Manuel H.

La coupe de bois

Cassola, Carlo

Sillage

9,50
par (Libraire)
7 avril 2020

À hauteur d'hommes.

Initialement publié dans les années 50, traduit en français par Philippe Jaccottet et réédité en 2017 par les éditions Sillage, ce bref roman, de Carlo Cassola est un très beau texte tout en retenue, pudeur et sobriété, une histoire de bûcherons et de montagnards italiens, une histoire de taiseux.
Le temps d'un hiver, quatre hommes s'isolent en montagne pour effectuer une coupe de bois. Menés par Guglielmo, récemment endeuillé par la mort de sa femme, ils construisent leur propre refuge, vivent de peu, abattent des arbres, affrontent calmement les éléments et les intempéries, partagent la joie de soirées contées. C'est un temps d'isolement, d'abnégation et d'efforts portés par l'espoir d'une bonne coupe. C'est un temps de suspens dans une vie qui continue, les sentiments affleurent avec la perspective d'un retour au village pour les uns et pour Guglielmo, le temps du deuil et de la résignation face à son amour perdu à jamais.
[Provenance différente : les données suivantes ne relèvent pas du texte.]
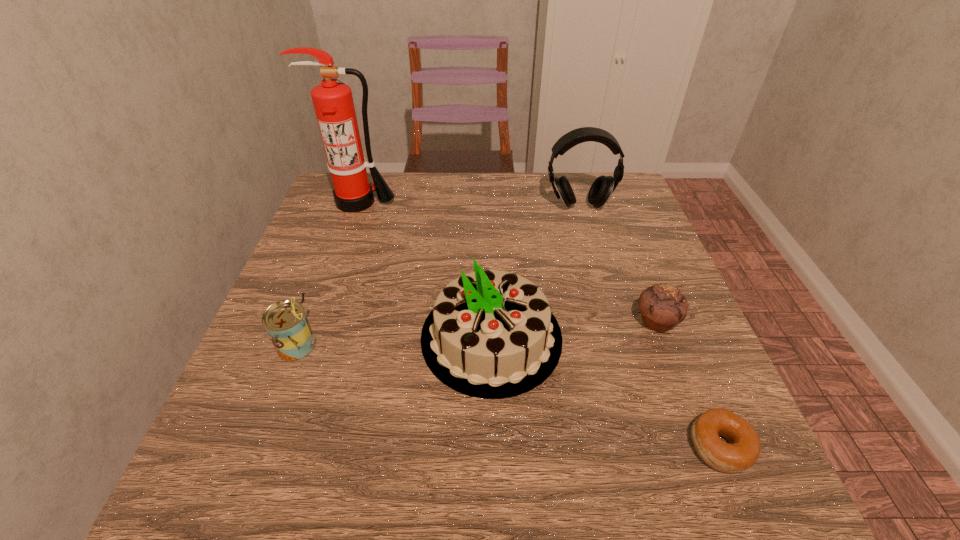 Locate an element on the screen. The width and height of the screenshot is (960, 540). vacant region located on the right of the third tallest object is located at coordinates (644, 338).

You are a GUI agent. You are given a task and a screenshot of the screen. Output one action in this format:
    pyautogui.click(x=<x>, y=<y>)
    Task: Click on the vacant space located on the back of the third shortest object
    The width and height of the screenshot is (960, 540).
    Given the screenshot: What is the action you would take?
    pyautogui.click(x=348, y=213)

The height and width of the screenshot is (540, 960). In order to click on free region located 0.070m on the left of the fifth tallest object in this screenshot , I will do `click(599, 321)`.

Locate an element on the screen. The image size is (960, 540). vacant space located 0.330m on the left of the bagel is located at coordinates (480, 446).

The height and width of the screenshot is (540, 960). I want to click on fire extinguisher present at the far edge, so click(333, 102).

The image size is (960, 540). I want to click on earphone at the far edge, so click(x=602, y=188).

This screenshot has width=960, height=540. Identify the location of object at the near edge. (742, 451).

This screenshot has width=960, height=540. What are the coordinates of `fire extinguisher that is at the left edge` in the screenshot? It's located at (333, 102).

What are the coordinates of `can present at the left edge` in the screenshot? It's located at (286, 323).

Find the location of a particular element. This screenshot has width=960, height=540. earphone at the right edge is located at coordinates (602, 188). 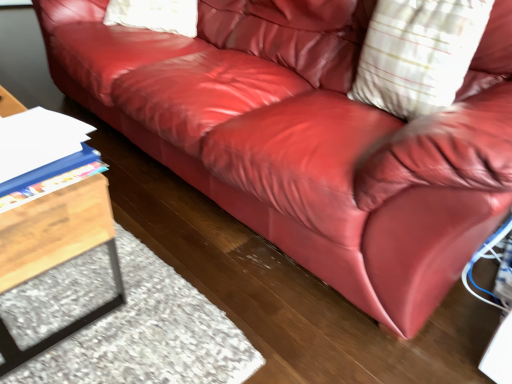 Question: Do you think blue plastic folder at lower left is within wooden table at left, or outside of it?

Choices:
 (A) outside
 (B) inside

Answer: (A)

Question: Is point (10, 144) closer or farther from the camera than point (80, 188)?

Choices:
 (A) farther
 (B) closer

Answer: (B)

Question: Estimate the real-world distances between objects in this image. Which object is closer to the white striped pillow at upper right?

Choices:
 (A) wooden table at left
 (B) blue plastic folder at lower left

Answer: (B)

Question: Which object is positioned closest to the blue plastic folder at lower left?

Choices:
 (A) wooden table at left
 (B) white striped pillow at upper right

Answer: (A) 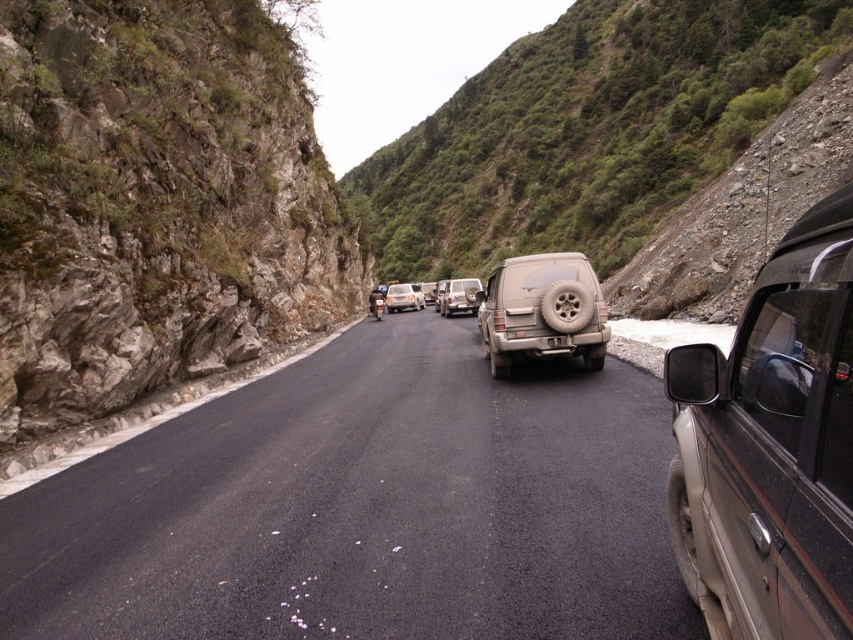 You are driving a car that is 4.5 meters long and want to overtake the metallic silver car at center on this narrow mountain road. Given the road conditions described in the scene, can you safely perform this maneuver?

The distance between you and the metallic silver car at center is 44.95 meters. Since overtaking on a narrow mountain road with steep cliffs and dense vegetation is dangerous, you should not attempt to overtake the metallic silver car at center here.

You are a hiker planning to cross the narrow mountain road. The green leafy hillside at upper center and asphalt road at left are obstacles. Can you safely walk between them?

The green leafy hillside at upper center and asphalt road at left are 358.27 feet apart, so yes, you can safely walk between them as the distance is sufficient for a hiker to pass through.

You are driving a metallic silver car at center and need to park it in a garage that has a height restriction of 1.8 meters. The black plastic license plate at center is exactly at 1.5 meters height. Can your car fit into the garage without hitting the ceiling?

The metallic silver car at center is much taller than the black plastic license plate at center, which is at 1.5 meters. Since the car is significantly taller than 1.5 meters, it may exceed the 1.8 meters height restriction, so there is a risk of hitting the garage ceiling. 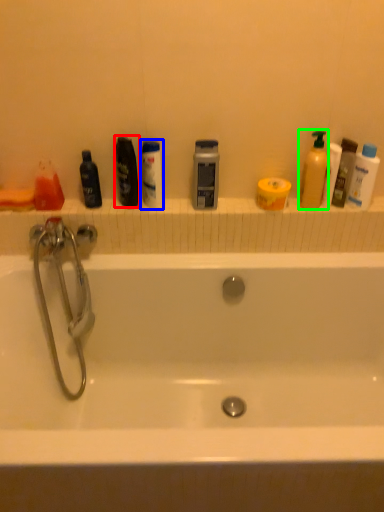 Question: Which is nearer to the mouthwash (highlighted by a red box)? mouthwash (highlighted by a blue box) or cleaning product (highlighted by a green box).

Choices:
 (A) mouthwash
 (B) cleaning product

Answer: (A) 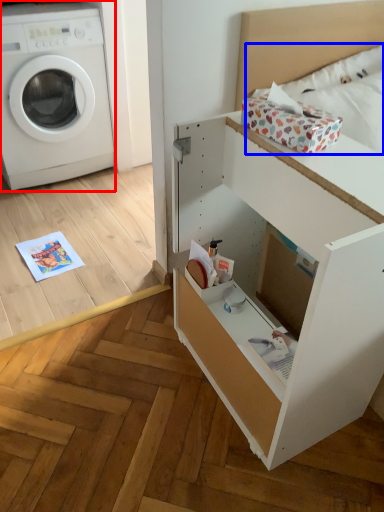 Question: Which point is further to the camera, washing machine (highlighted by a red box) or bedding (highlighted by a blue box)?

Choices:
 (A) washing machine
 (B) bedding

Answer: (A) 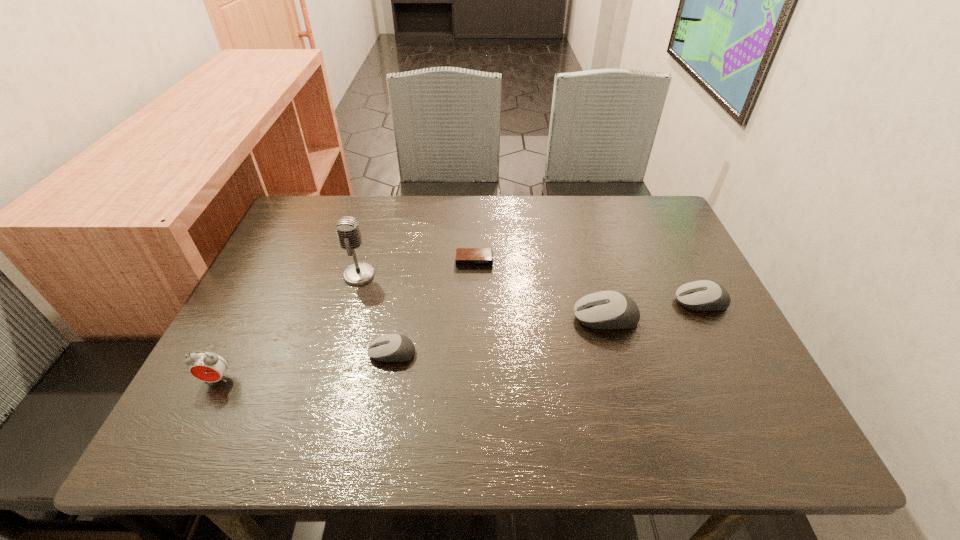 Where is `the fourth object from right to left`? The image size is (960, 540). the fourth object from right to left is located at coordinates (393, 347).

Find the location of a particular element. This screenshot has width=960, height=540. the second nearest object is located at coordinates (393, 347).

Find the location of a particular element. Image resolution: width=960 pixels, height=540 pixels. the second object from right to left is located at coordinates (607, 309).

What are the coordinates of `the fourth shortest object` in the screenshot? It's located at (607, 309).

Image resolution: width=960 pixels, height=540 pixels. In order to click on the fourth tallest object in this screenshot , I will do `click(703, 295)`.

Where is `the rightmost computer equipment`? Image resolution: width=960 pixels, height=540 pixels. the rightmost computer equipment is located at coordinates 703,295.

What are the coordinates of `microphone` in the screenshot? It's located at [347, 228].

Find the location of a particular element. This screenshot has height=540, width=960. the tallest object is located at coordinates (347, 228).

I want to click on the third object from right to left, so click(x=465, y=257).

In order to click on the shorter alarm clock in this screenshot , I will do `click(465, 257)`. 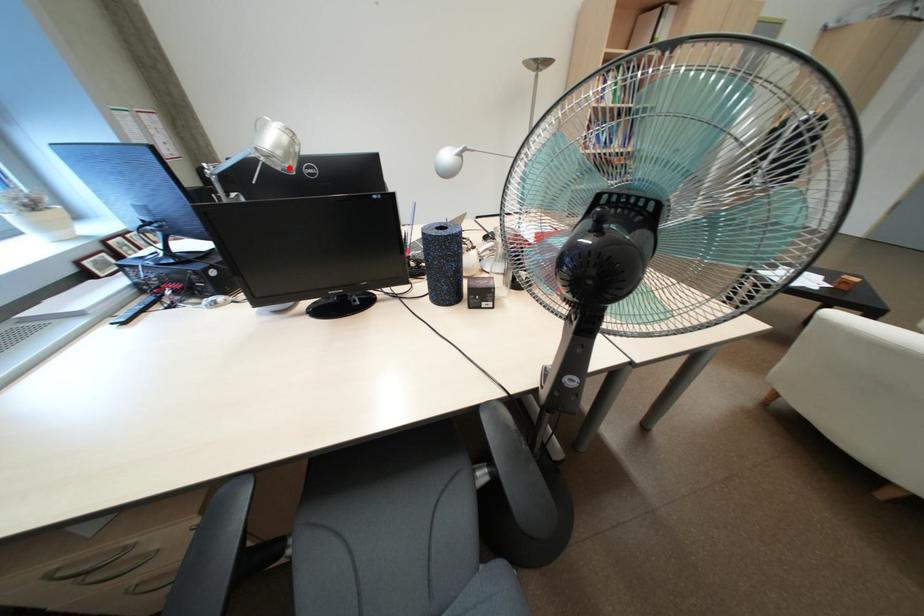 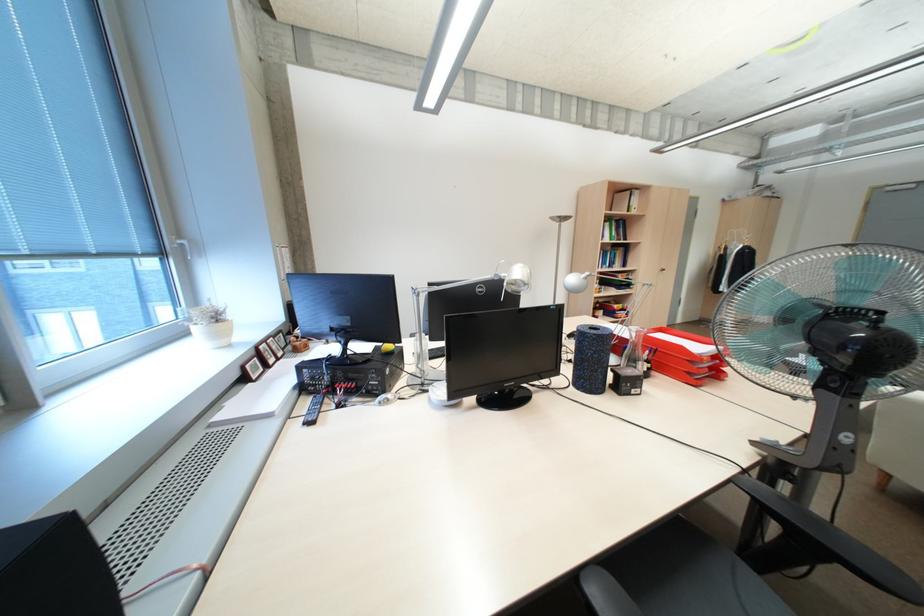 The point at the highlighted location is marked in the first image. Where is the corresponding point in the second image?

(519, 290) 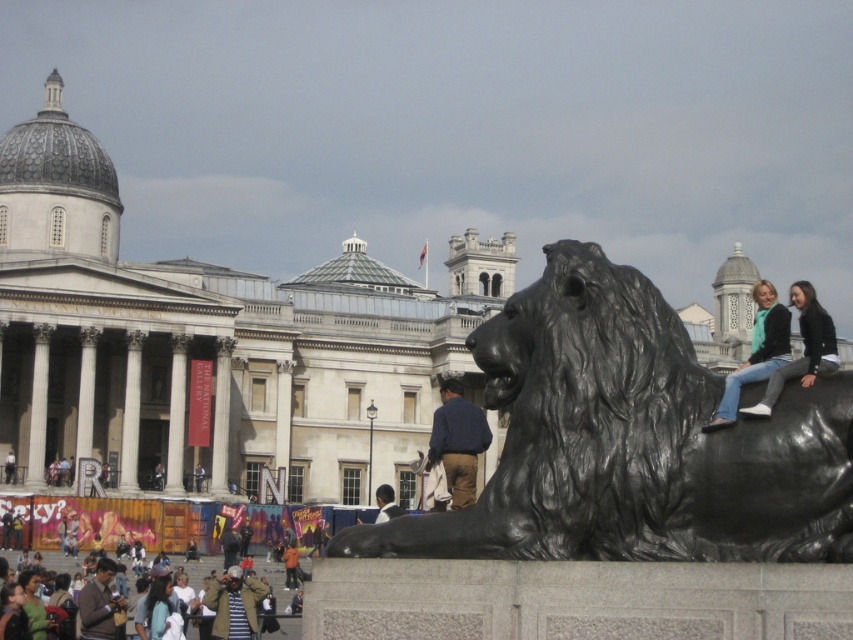 Question: In this image, where is blue cotton shirt at center located relative to striped sweater at lower left?

Choices:
 (A) below
 (B) above

Answer: (B)

Question: Is khaki jacket at lower center above light brown hair at center?

Choices:
 (A) yes
 (B) no

Answer: (B)

Question: Which object appears closest to the camera in this image?

Choices:
 (A) dark blue jeans at lower center
 (B) light brown hair at center

Answer: (B)

Question: Which is nearer to the orange shirt at center?

Choices:
 (A) black polished stone lion at center
 (B) dark blue jeans at lower center
 (C) jeans at right

Answer: (B)

Question: Which of these objects is positioned farthest from the jeans at center?

Choices:
 (A) khaki jacket at lower center
 (B) brown sweater at lower left
 (C) dark blue jeans at lower center

Answer: (C)

Question: Does jeans at right have a larger size compared to light brown hair at center?

Choices:
 (A) no
 (B) yes

Answer: (B) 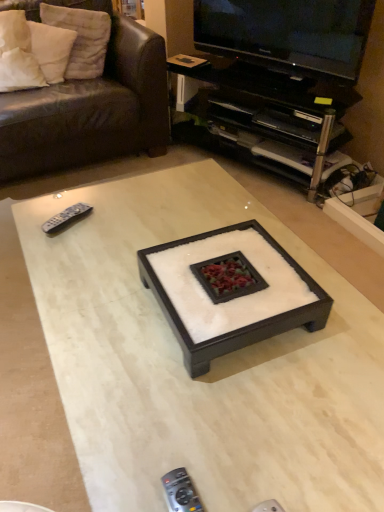 Locate an element on the screen. The height and width of the screenshot is (512, 384). free space to the left of gray plastic remote at left, the first remote control viewed from the left is located at coordinates (28, 222). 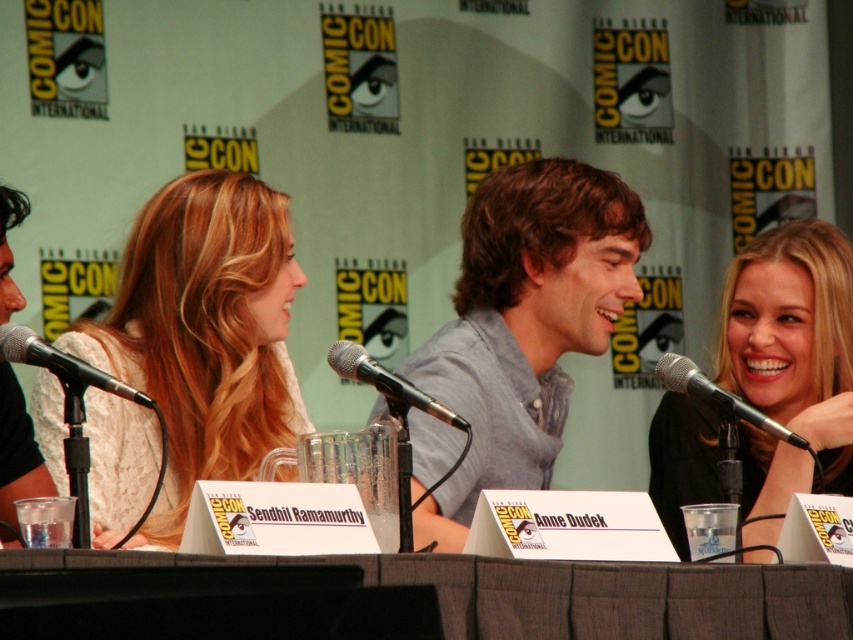 Who is positioned more to the right, black fabric table at center or black metallic microphone at left?

Positioned to the right is black fabric table at center.

Does black fabric table at center lie in front of black metallic microphone at left?

Yes, it is.

Locate an element on the screen. black fabric table at center is located at coordinates (409, 596).

Where is `black fabric table at center`? This screenshot has width=853, height=640. black fabric table at center is located at coordinates (409, 596).

Which is below, blonde hair at upper right or black metallic microphone at upper right?

blonde hair at upper right

Is point (782, 236) farther from viewer compared to point (699, 380)?

Yes, point (782, 236) is farther from viewer.

Is point (845, 493) behind point (735, 410)?

Yes, point (845, 493) is behind point (735, 410).

At what (x,y) coordinates should I click in order to perform the action: click on blonde hair at upper right. Please return your answer as a coordinate pair (x, y). Looking at the image, I should click on (793, 337).

Is point (148, 404) in front of point (741, 412)?

Yes, it is.

Between black metallic microphone at left and black metallic microphone at upper right, which one is positioned higher?

black metallic microphone at left is higher up.

Where is `black metallic microphone at left`? black metallic microphone at left is located at coordinates (61, 362).

Image resolution: width=853 pixels, height=640 pixels. In order to click on black metallic microphone at left in this screenshot , I will do `click(61, 362)`. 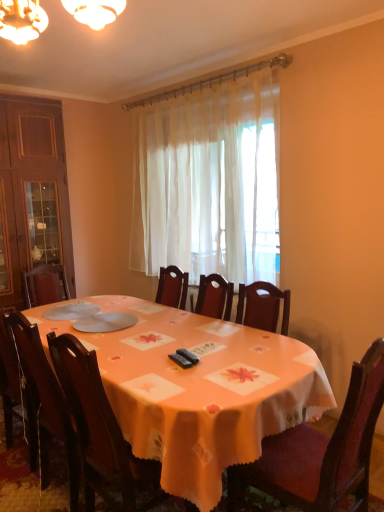 Question: Looking at the image, does sheer white curtain at center seem bigger or smaller compared to wooden chair at lower right, the 3th chair in the left-to-right sequence?

Choices:
 (A) big
 (B) small

Answer: (A)

Question: From the image's perspective, is sheer white curtain at center positioned above or below wooden chair at lower right, which is counted as the first chair, starting from the right?

Choices:
 (A) below
 (B) above

Answer: (B)

Question: Which is farther from the sheer white curtain at center?

Choices:
 (A) dark wood chair at lower left, the third chair in the right-to-left sequence
 (B) white matte plates at center
 (C) wooden chair at center, acting as the 2th chair starting from the left
 (D) wooden chair at lower right, which is counted as the first chair, starting from the right
 (E) orange fabric table at center

Answer: (D)

Question: Which object is positioned farthest from the orange fabric table at center?

Choices:
 (A) sheer white curtain at center
 (B) white matte plates at center
 (C) wooden chair at center, the second chair when ordered from right to left
 (D) dark wood chair at lower left, which ranks as the 1th chair in left-to-right order
 (E) wooden chair at lower right, which is counted as the first chair, starting from the right

Answer: (A) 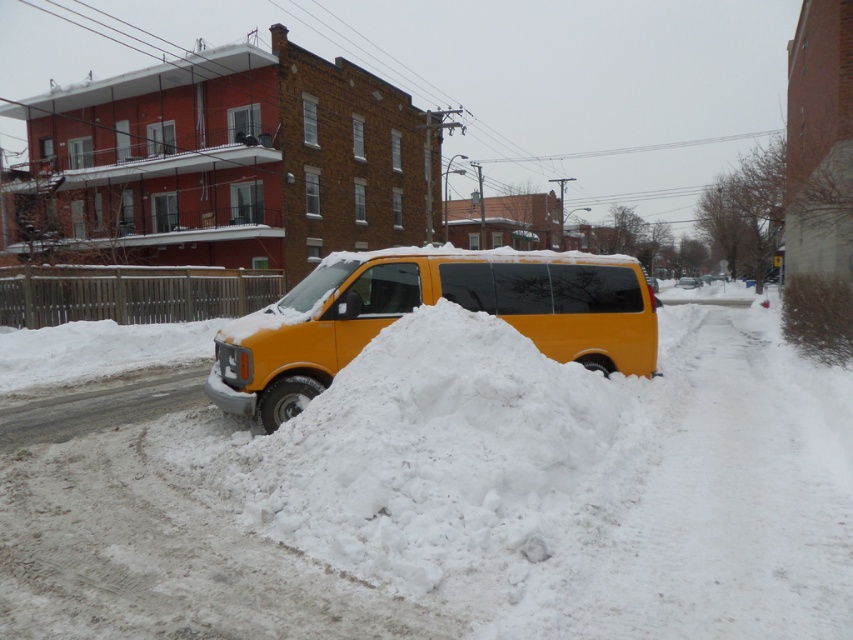 Does snowy white mound at center have a lesser width compared to yellow matte van at center?

In fact, snowy white mound at center might be wider than yellow matte van at center.

Does point (556, 477) come in front of point (297, 289)?

That is True.

Is point (515, 454) positioned behind point (434, 280)?

No, (515, 454) is closer to viewer.

Where is `snowy white mound at center`? snowy white mound at center is located at coordinates (444, 454). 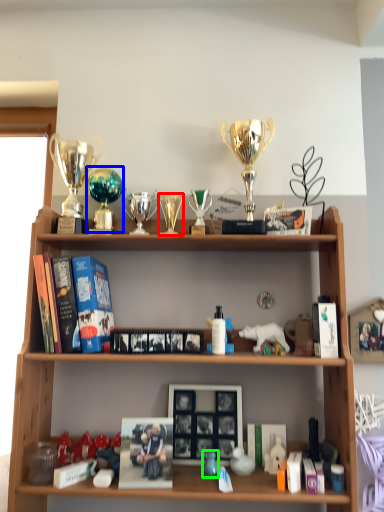 Question: Which object is positioned closest to candle holder (highlighted by a red box)? Select from trophy (highlighted by a blue box) and toy (highlighted by a green box).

Là où chantent les écrevisses
par (Libraire)
7 avril 2020

Un bel enchantement

Delia Owens touche et enchante joliment avec Kya, son héroïne, abandonnée si jeune par tous les siens, vivant isolée au fond de marais de la côte est américaine, avec la nature pour seul refuge. Rejetée par beaucoup, désirée par quelques-uns, aidée par bien peu et désormais jeune adulte, Kya est pourtant soupçonnée de meurtre... Rythmé et entrainant, ce grand souffle romanesque est un beau chant à la nature, à la beauté, à la liberté, à la connaissance et à la féminité.

La mémoire tyrannique
22,00
par (Libraire)
7 avril 2020

Un confinement dictatorial

Ce roman est une formidable porte d'entrée dans l'oeuvre si forte et si originale de Horacio Castellanos Moya, romancier salvadorien né au Honduras qui scrute à merveille et sans concession, au risque de sa vie aussi, les soubresauts politiques et sociaux de l'Amérique centrale à travers ses fictions puissantes et acides.
Se basant sur les faits historiques d'une tentative de renversement d'un pouvoir tyrannique et délirant au Salvador en 1944 et de la répression qui s'ensuit, il met en scène à travers ses personnages l'émergence d'une conscience politique au sein de la société, jusque dans les familles les plus liées au pouvoir.
Jouant des registres littéraires variés et modulant les rythmes narratifs, il alterne les moments tragiques et drôles, crée des télescopages aussi cocasses qu'inattendus où l'engagement héroïques risque de basculer à tout instant dans la farce tragique, où la comédie du pouvoir prend des allures ubuesques et où de riches bourgeoises préparent des manifestations interdites la tasse de thé au bout de doigts. Étonnant et réjouissant.

Le silence après nous
par (Libraire)
7 avril 2020

Sortie de route

Le Havre, années 2000. Une sortie de route, une fratrie de trois adolescents meurtrie, des vies tragiquement bouleversées. Gabriel, Mona, Antonin : le destin de chacun raconté pour comprendre et dépasser la perte et la douleur. La mémoire, la narration, la recherche de vérité pour résilience. Touchant.

Eugénie
par (Libraire)
7 avril 2020

Le plus crétin de deux...

À la suite de son essai « Histoire des crétins des Alpes » paru en 2018, Antoine de Baecque raconte entre récit et fiction l'histoire d'Eugénie, atteinte de crétinisme, enlevée de son village natal des Alpes pour être conduite à l'hôpital de la Salpétrière à Paris où elle devient en ce début de 19e siècle le jouet d'ambitieux médecins aux tentatives thérapeutiques qui interrogent avant de devenir un objet de curiosité d'une déjà société du spectacle avide d'exhibitions monstrueuses. L'auteur dresse le portrait des protagonistes, approche leurs émotions, soulève leurs ambitions, révèle leurs ambiguïtés, glissant leur lecteur au cœur de cette époque et de ses pratiques troubles et terribles, aux conséquences tragiques.